A by-election was held on December 10, 1990, the same day as another by-election in Beauséjour in New Brunswick, through which the newly elected Liberal leader and future prime minister Jean Chretien re-entered Parliament. Compared to the protracted legal battle that preceded it, the by-election itself produced a clear result.

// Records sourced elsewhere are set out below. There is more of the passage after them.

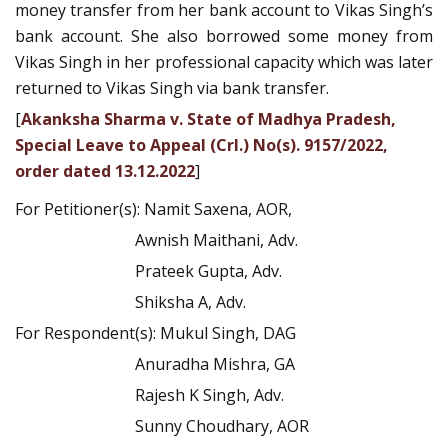
money transfer from her bank account to Vikas Singh’s
bank account. She also borrowed some money from
Vikas Singh in her professional capacity which was later
returned to Vikas Singh via bank transfer.
[
Akanksha Sharma v. State of Madhya Pradesh,
Special Leave to Appeal (Crl.) No(s). 9157/2022,
order dated 13.12.2022
]
For Petitioner(s): Namit Saxena, AOR,
Awnish Maithani, Adv.
Prateek Gupta, Adv.
Shiksha A, Adv.
For Respondent(s): Mukul Singh, DAG
Anuradha Mishra, GA
Rajesh K Singh, Adv.
Sunny Choudhary, AOR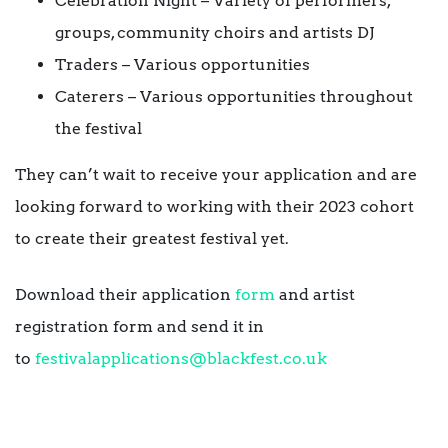
Celebration Night – Variety of performers,
groups, community choirs and artists DJ
Traders – Various opportunities
Caterers – Various opportunities throughout
the festival
They can’t wait to receive your application and are
looking forward to working with their 2023 cohort
to create their greatest festival yet.
Download their application
form
and artist
registration form and send it in
to
festivalapplications@
blackfest.co.uk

Political context has shifted significantly with various developments, including the demise of the Meech Lake Accord, the negotiation of NAFTA, ethics controversies in the PC government and the election of a new Liberal Party leader. Support for Brian Mulroney and the Progressive Conservative Party had declined substantially by this point, placing O'Brien at a disadvantage.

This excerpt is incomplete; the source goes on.